------ Data under study

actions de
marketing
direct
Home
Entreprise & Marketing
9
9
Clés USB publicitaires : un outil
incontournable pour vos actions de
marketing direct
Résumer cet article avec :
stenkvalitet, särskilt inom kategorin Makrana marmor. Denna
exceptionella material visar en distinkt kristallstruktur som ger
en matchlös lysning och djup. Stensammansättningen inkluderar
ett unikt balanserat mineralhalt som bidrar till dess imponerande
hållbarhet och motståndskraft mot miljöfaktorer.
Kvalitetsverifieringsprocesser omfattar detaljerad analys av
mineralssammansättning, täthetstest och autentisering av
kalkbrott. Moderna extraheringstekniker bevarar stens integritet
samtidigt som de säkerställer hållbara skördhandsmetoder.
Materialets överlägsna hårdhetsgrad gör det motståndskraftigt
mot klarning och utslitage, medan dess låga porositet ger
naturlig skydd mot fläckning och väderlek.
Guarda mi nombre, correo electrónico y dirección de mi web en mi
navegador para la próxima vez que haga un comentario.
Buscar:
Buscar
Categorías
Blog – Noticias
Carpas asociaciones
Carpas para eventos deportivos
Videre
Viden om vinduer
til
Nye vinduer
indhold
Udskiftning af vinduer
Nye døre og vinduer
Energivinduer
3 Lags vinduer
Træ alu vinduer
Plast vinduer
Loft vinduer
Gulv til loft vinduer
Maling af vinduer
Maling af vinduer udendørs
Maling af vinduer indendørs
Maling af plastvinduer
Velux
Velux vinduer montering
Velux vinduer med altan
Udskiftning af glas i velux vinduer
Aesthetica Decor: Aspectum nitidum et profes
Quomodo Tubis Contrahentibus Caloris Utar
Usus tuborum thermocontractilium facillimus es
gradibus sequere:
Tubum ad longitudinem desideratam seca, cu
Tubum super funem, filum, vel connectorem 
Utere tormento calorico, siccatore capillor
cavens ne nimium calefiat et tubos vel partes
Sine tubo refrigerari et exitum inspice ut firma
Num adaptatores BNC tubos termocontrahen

------------
------ Data under study

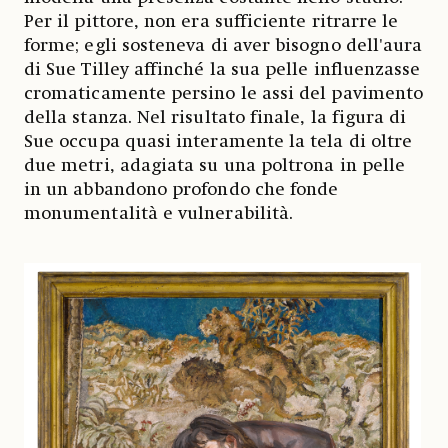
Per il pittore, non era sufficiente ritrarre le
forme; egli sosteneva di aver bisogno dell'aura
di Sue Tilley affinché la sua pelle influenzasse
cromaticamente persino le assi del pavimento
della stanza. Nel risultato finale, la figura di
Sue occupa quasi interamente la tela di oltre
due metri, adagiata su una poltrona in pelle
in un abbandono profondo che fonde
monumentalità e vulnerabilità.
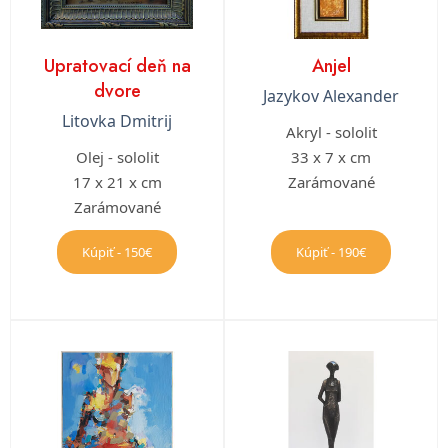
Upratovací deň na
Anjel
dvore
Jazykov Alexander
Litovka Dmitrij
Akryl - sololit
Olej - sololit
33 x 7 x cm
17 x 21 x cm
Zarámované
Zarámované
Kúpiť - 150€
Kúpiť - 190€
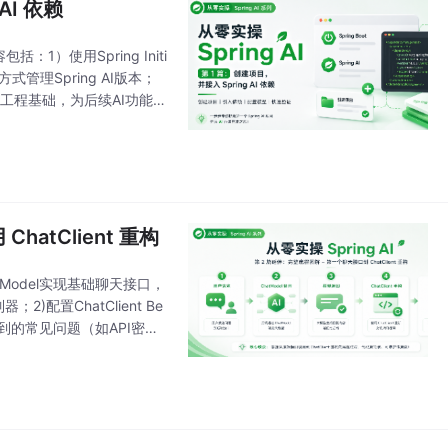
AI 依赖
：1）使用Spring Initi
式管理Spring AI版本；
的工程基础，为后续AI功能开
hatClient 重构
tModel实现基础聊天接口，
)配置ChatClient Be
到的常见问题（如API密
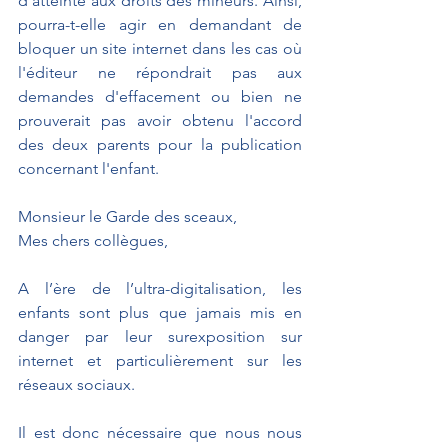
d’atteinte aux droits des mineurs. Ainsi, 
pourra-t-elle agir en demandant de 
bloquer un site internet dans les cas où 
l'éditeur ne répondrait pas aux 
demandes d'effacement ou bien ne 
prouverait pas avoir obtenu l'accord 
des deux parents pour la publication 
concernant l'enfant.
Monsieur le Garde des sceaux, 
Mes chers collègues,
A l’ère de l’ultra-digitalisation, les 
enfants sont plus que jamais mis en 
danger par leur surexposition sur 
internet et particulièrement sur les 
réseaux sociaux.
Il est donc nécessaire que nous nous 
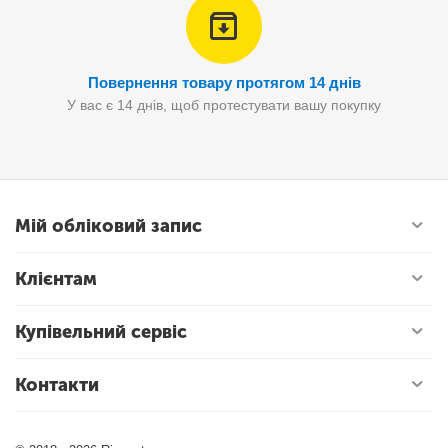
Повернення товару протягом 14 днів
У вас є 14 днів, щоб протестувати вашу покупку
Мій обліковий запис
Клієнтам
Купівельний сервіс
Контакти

------------

▶ **Prompt**: Filter the entries and copy each line with "internet".

▶ **Output**:
bloquer un site internet dans les cas où 
internet et particulièrement sur les 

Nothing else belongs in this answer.